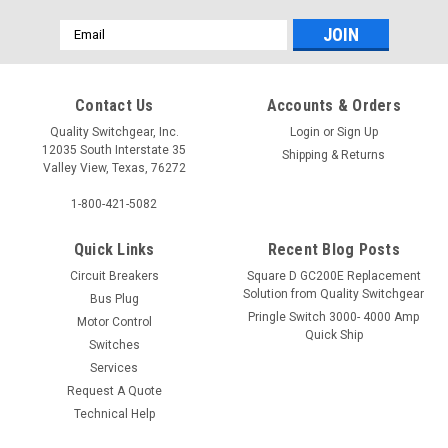
Email
Address
Contact Us
Accounts & Orders
Quality Switchgear, Inc.
Login
or
Sign Up
12035 South Interstate 35
Shipping & Returns
Valley View, Texas, 76272
1-800-421-5082
Quick Links
Recent Blog Posts
Circuit Breakers
Square D GC200E Replacement
Solution from Quality Switchgear
Bus Plug
Pringle Switch 3000- 4000 Amp
Motor Control
Quick Ship
Switches
Services
Request A Quote
Technical Help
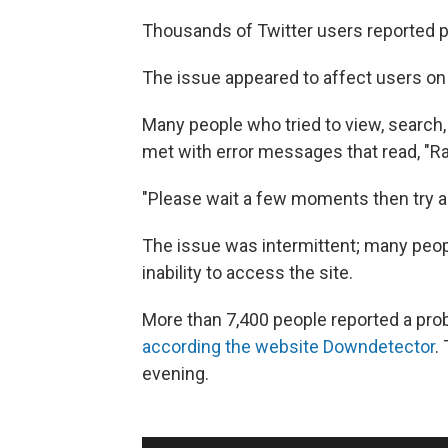
Thousands of Twitter users reported p
The issue appeared to affect users on
Many people who tried to view, search,
met with error messages that read, "Ra
"Please wait a few moments then try ag
The issue was intermittent; many peopl
inability to access the site.
More than 7,400 people reported a pro
according the website Downdetector
.
evening.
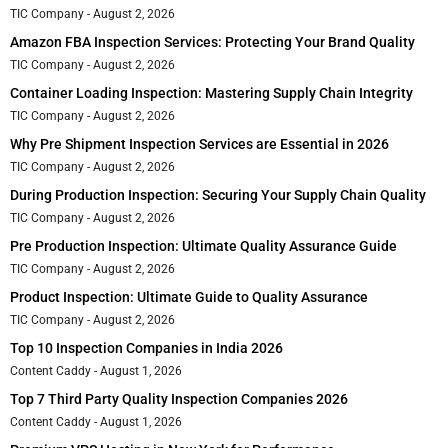
TIC Company
August 2, 2026
Amazon FBA Inspection Services: Protecting Your Brand Quality
TIC Company
August 2, 2026
Container Loading Inspection: Mastering Supply Chain Integrity
TIC Company
August 2, 2026
Why Pre Shipment Inspection Services are Essential in 2026
TIC Company
August 2, 2026
During Production Inspection: Securing Your Supply Chain Quality
TIC Company
August 2, 2026
Pre Production Inspection: Ultimate Quality Assurance Guide
TIC Company
August 2, 2026
Product Inspection: Ultimate Guide to Quality Assurance
TIC Company
August 2, 2026
Top 10 Inspection Companies in India 2026
Content Caddy
August 1, 2026
Top 7 Third Party Quality Inspection Companies 2026
Content Caddy
August 1, 2026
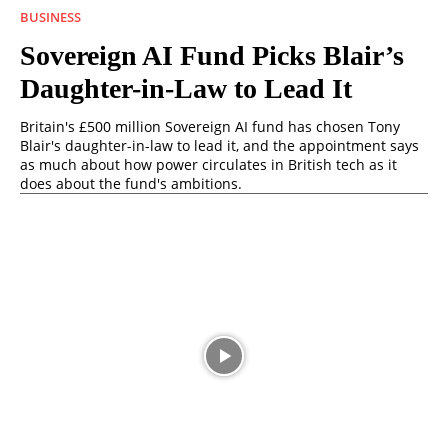
BUSINESS
Sovereign AI Fund Picks Blair’s
Daughter-in-Law to Lead It
Britain's £500 million Sovereign AI fund has chosen Tony
Blair's daughter-in-law to lead it, and the appointment says
as much about how power circulates in British tech as it
does about the fund's ambitions.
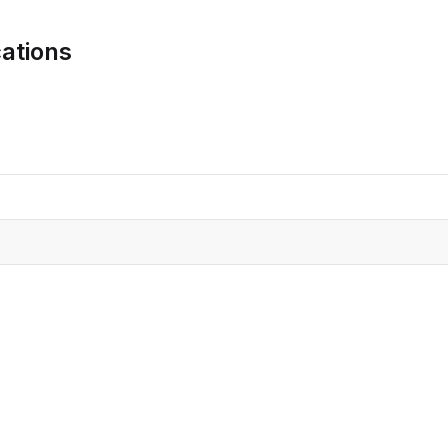
CRO
Oleochemicals
ations
Event
Flavors & Fragrances
Beauty & Personal
PARTNER WI
Care
For Ma
For La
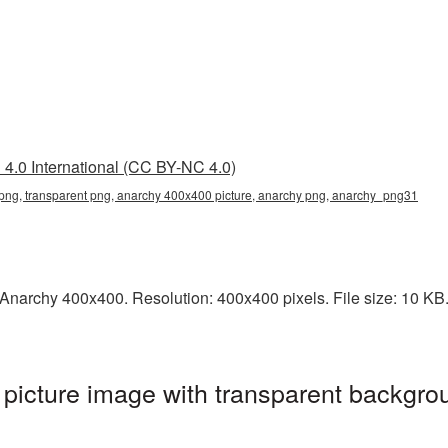
4.0 International (CC BY-NC 4.0)
ng, transparent png, anarchy 400x400 picture, anarchy png, anarchy_png31
narchy 400x400. Resolution: 400x400 pixels. File size: 10 KB. I
icture image with transparent backgrou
● ● ● ●
Goal of the exercise – Leave the pictures out and reproduce every record above exactly.

Response for this exercise –
Email
Address
Contact Us
Accounts & Orders
Quality Switchgear, Inc.
Login
or
Sign Up
12035 South Interstate 35
Shipping & Returns
Valley View, Texas, 76272
1-800-421-5082
Quick Links
Recent Blog Posts
Circuit Breakers
Square D GC200E Replacement
Solution from Quality Switchgear
Bus Plug
Pringle Switch 3000- 4000 Amp
Motor Control
Quick Ship
Switches
Services
Request A Quote
Technical Help
Thousands of Twitter users reported p
The issue appeared to affect users on
Many people who tried to view, search,
met with error messages that read, "Ra
"Please wait a few moments then try ag
The issue was intermittent; many peopl
inability to access the site.
More than 7,400 people reported a pro
according the website Downdetector
.
evening.
TIC Company
August 2, 2026
Amazon FBA Inspection Services: Protecting Your Brand Quality
TIC Company
August 2, 2026
Container Loading Inspection: Mastering Supply Chain Integrity
TIC Company
August 2, 2026
Why Pre Shipment Inspection Services are Essential in 2026
TIC Company
August 2, 2026
During Production Inspection: Securing Your Supply Chain Quality
TIC Company
August 2, 2026
Pre Production Inspection: Ultimate Quality Assurance Guide
TIC Company
August 2, 2026
Product Inspection: Ultimate Guide to Quality Assurance
TIC Company
August 2, 2026
Top 10 Inspection Companies in India 2026
Content Caddy
August 1, 2026
Top 7 Third Party Quality Inspection Companies 2026
Content Caddy
August 1, 2026
BUSINESS
Sovereign AI Fund Picks Blair’s
Daughter-in-Law to Lead It
Britain's £500 million Sovereign AI fund has chosen Tony
Blair's daughter-in-law to lead it, and the appointment says
as much about how power circulates in British tech as it
does about the fund's ambitions.
CRO
Oleochemicals
ations
Event
Flavors & Fragrances
Beauty & Personal
PARTNER WI
Care
For Ma
For La
4.0 International (CC BY-NC 4.0)
ng, transparent png, anarchy 400x400 picture, anarchy png, anarchy_png31
narchy 400x400. Resolution: 400x400 pixels. File size: 10 KB. I
icture image with transparent backgrou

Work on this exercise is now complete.